Agni (part 1 here)converts food to energy, which is responsible for all the vital functions of our body and so the source of life, complexion, strength, health, nourishment, lustre, ojas (vital-yet-subtle energy) tejas (fire and light)and prana. Balanced Agni
(neither too low, nor too high: just high enough to completely metabolise food, without leaving any of it undigested or half-digested) means perfect digestion and optimum health.
Main types of agni
There are 13 main types of agni (jatharagni, 5 types of bhootagni and 7 types of dhatvagni (dhatu agni)) in the body, although it must be remembered that agni is present in every cell of the body and in all cellular metabolic processes.
Food digestion process (Ahar parinam pak)
Firstly jatharagni in the stomach/ duodenum (gastric juices) breaks down food to aharasa, which is similar to a nutritional juice called quilo. (This metabolic process takes place in the gastrointestinal tract, up to and including absorption through the intestinal walls.) Aharasa, after being absorbed from the intestines, goes to the liver where it is further broken down by 5 types of bhootagni (akashagni, vayuagni, agniagni, jalagni, prithviagni) into a finer nutritive juice (rasa dhatu) which contains all the components of the dhatu.
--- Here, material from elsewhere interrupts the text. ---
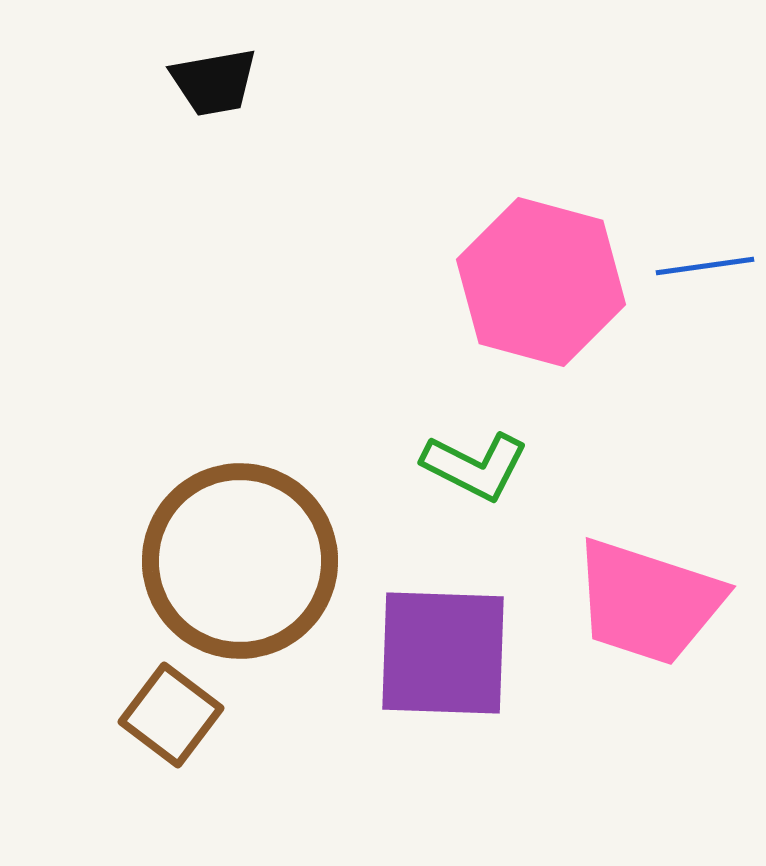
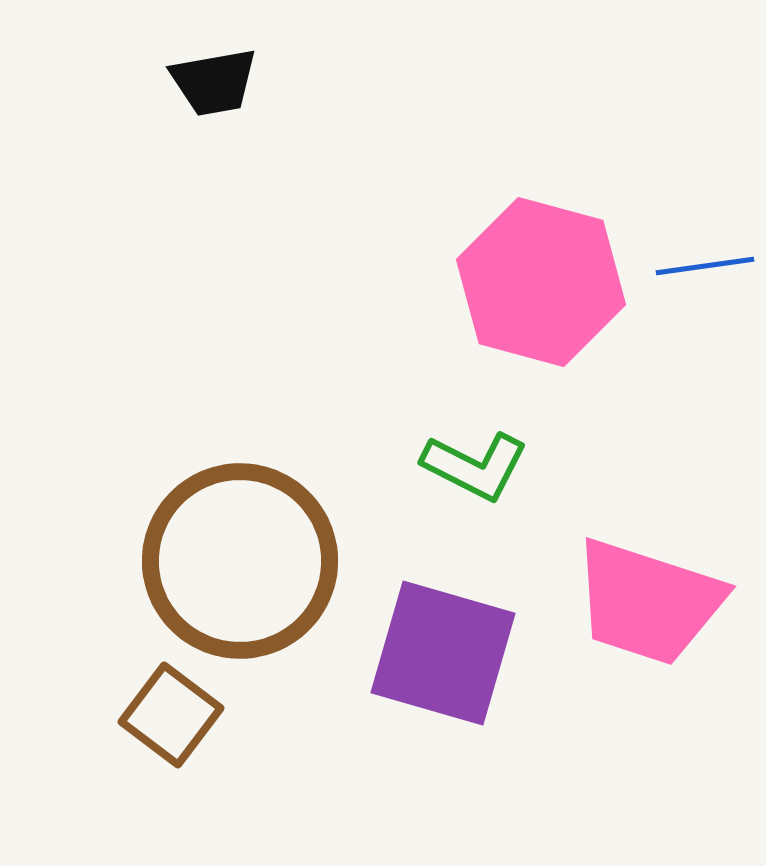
purple square: rotated 14 degrees clockwise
Post-digestive tissue assimilation process (Dhatu parinam pak)
This fine nutritive juice can be considered preliminary rasa dhatu, which is further metabolized by rasa dhatu agni and separated out to form a) pure rasa dhatu (pure plasma); b) its upadhatu (sub-tissue/by product); c, preliminary rakhta dhatu (the subsequent tissue, blood); and d, mala (waste).
This rasa dhatu (along with prana collected from the lungs) is sent to the heart via Rasa vaha strota (strota are channels in the body belonging to specific systems, in this case plasma). It is then pumped by the heart to each of the seven dhatu through each respective strota. Here it´s important to understand that each of the 7 dhatu has its own agni (dhatvagni) and its own strota channel.
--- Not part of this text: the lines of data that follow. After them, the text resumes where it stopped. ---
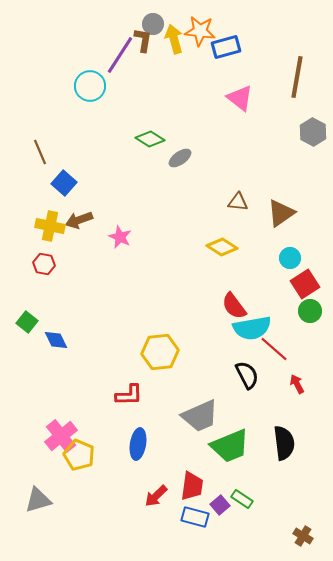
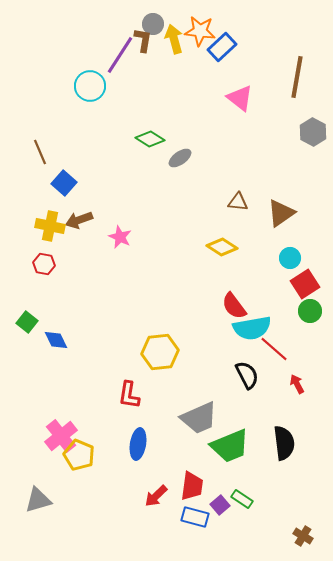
blue rectangle at (226, 47): moved 4 px left; rotated 28 degrees counterclockwise
red L-shape at (129, 395): rotated 100 degrees clockwise
gray trapezoid at (200, 416): moved 1 px left, 2 px down
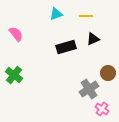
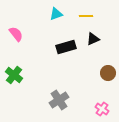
gray cross: moved 30 px left, 11 px down
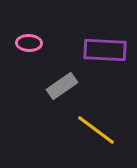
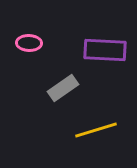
gray rectangle: moved 1 px right, 2 px down
yellow line: rotated 54 degrees counterclockwise
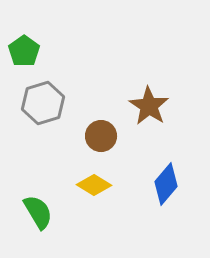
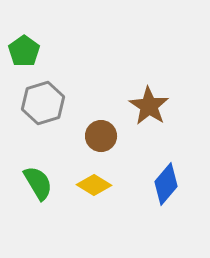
green semicircle: moved 29 px up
Each dhatvagni metabolises and extracts the components needed to manufacture and repair itself. Then these fine components are further metabolized by each dhatvagni to make the subsequent dhatu and in this process some dhatu upadhatu (sub tissue) and dhatu mala (waste) are formed too.
However the final dhatu, shukradhatu (reproductive tissue and hormones), is metabolised by shukra agni to create and repair itself and does not form either by products or waste but only ojus, the pure essence of the dhatu, life force or immunity.
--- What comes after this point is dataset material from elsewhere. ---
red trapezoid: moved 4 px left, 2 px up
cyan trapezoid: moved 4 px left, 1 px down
What are the agni formed of?
They could be regarded as enzymes and all are created by their respective dhatu, which can be found through the whole body. For example, shukradhatu creates sex hormones which function through the whole body, though shukradhatu may be/is concentrated in the reproductive tissue. If dhatu are not made of good quality, it means the dhatvagni themselves will not be made of good quality either and so proper metabolic function may be affected..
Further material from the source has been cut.